A chuckled to himself and went back to working on the report he'd come in for that morning. Lord Gloria's pursuit of Major Eberbach had confounded both the Alphabet and the Earl's own staff for years. And the Major as well, who despite throwing insults and punches at the flamboyant man, had still found himself clung to, figuratively and sometimes literally when Lord Gloria could get away with it, with tenacity which would rival the KGB in intensity. Simply no one had comprehended the Earl's attraction in the workaholic man who didn't appear to have any compassion, desires, or thoughts outside of NATO.
A hadn't been around when the Major and the Earl had first met.

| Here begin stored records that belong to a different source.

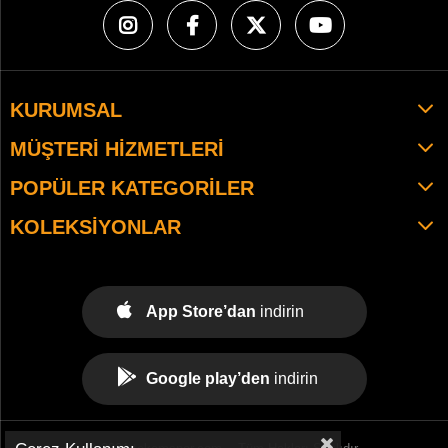
KURUMSAL
MÜŞTERI HIZMETLERI
POPÜLER KATEGORILER
KOLEKSIYONLAR
App Store’dan
indirin
Google play’den
indirin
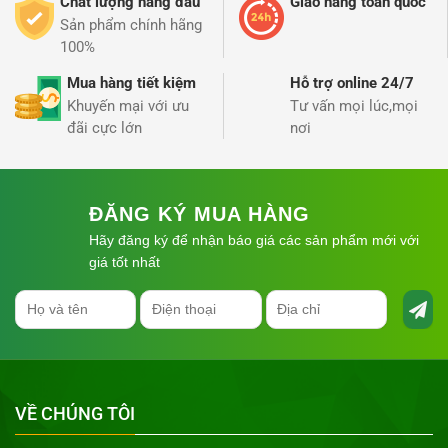
Chất lượng hàng đầu
Giao hàng toàn quốc
Sản phẩm chính hãng
100%
Mua hàng tiết kiệm
Hỗ trợ online 24/7
Khuyến mại với ưu
Tư vấn mọi lúc,mọi
đãi cực lớn
nơi
ĐĂNG KÝ MUA HÀNG
Hãy đăng ký để nhận báo giá các sản phẩm mới với
giá tốt nhất
VỀ CHÚNG TÔI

He sorely regretted it, though he'd had no choice or knowledge in the matter. He wanted to know what their first reactions had been to one another. Even now the animosity between the two could still be seen, though it was in smaller doses and much longer between episodes. The first few years of Lord Gloria's tangled interference with NATO missions had been trying in the extreme, for all involved, especially for the Alphabet who'd had to constantly deal with an irate and high-strung Major who became ever more unbearable whenever the Earl put in an appearance.

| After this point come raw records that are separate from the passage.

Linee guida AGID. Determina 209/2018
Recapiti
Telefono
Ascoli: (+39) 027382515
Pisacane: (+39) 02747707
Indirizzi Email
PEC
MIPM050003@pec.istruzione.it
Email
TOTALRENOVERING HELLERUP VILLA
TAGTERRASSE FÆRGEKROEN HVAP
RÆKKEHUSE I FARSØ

A stopped his typing mid-sentence. It was so much easier to think fondly of the Earl when he wasn't around, bringing upheaval with him wherever he tread. It was a frightening thought that the Earl was older than himself, not by much, but his capricious whims could be so... capricious. Lord Gloria had the amazing talent to unbalance the most stable of situations when one of his fancies caught him, a fancy which could be completely unrelated to NATO business. And the Earl's other amazing talent was to find himself entrenched in delicate NATO operations, time and time over.
A glanced at the Major's office, wondering how he had managed to handle Lord Gloria's unwelcome presence for so many years without killing him in a fit of rage.
But to think fairly, he had to admit that Lord Gloria could be brilliant when he so wished, throwing wild cards of his choosing into the international espionage playing field which inevitably served to aid Major Eberbach - eventually. And it certainly helped that Lord Gloria possessed what any senior field operative would cheerfully kill for: a team so loyal that they would follow him anywhere, without hesitation, when he so asked. A was astonished every time the Earl's staff of collected mavericks followed him blindly into whatever their Lord took them. Never before in his life had he seen such loyalty, not even for the Major, who commanded both respect and fear, and more loyalty than most superiors got.
It was a secret pleasure to work with the Eroica team members, especially Bonham, and A could always see the feelings reflected in others from the Alphabet team, especially Z, who had held a great deal of respect for Bonham and Jones ever since they incident over the Göering collection in the Alaskan wilderness. When the Earl wasn't around to complicate things with his sometimes bizarre trains of thought, his staff was briskly efficient and very competent at what they did, every last one of them dedicated to the goal of keeping their Lord safe and happy.
There were good consequences when Lord Gloria teamed with the Alphabet, for the most part. A could name off several times when the Earl had been in a position to help out where the Alphabet had failed, giving them the support and use of his team when it was necessary. The Lord's actions oftentimes helped to keep the Alphabet in peak condition, as they tried to keep ahead of him as he wreaked havoc through mostly innocent actions and reactions.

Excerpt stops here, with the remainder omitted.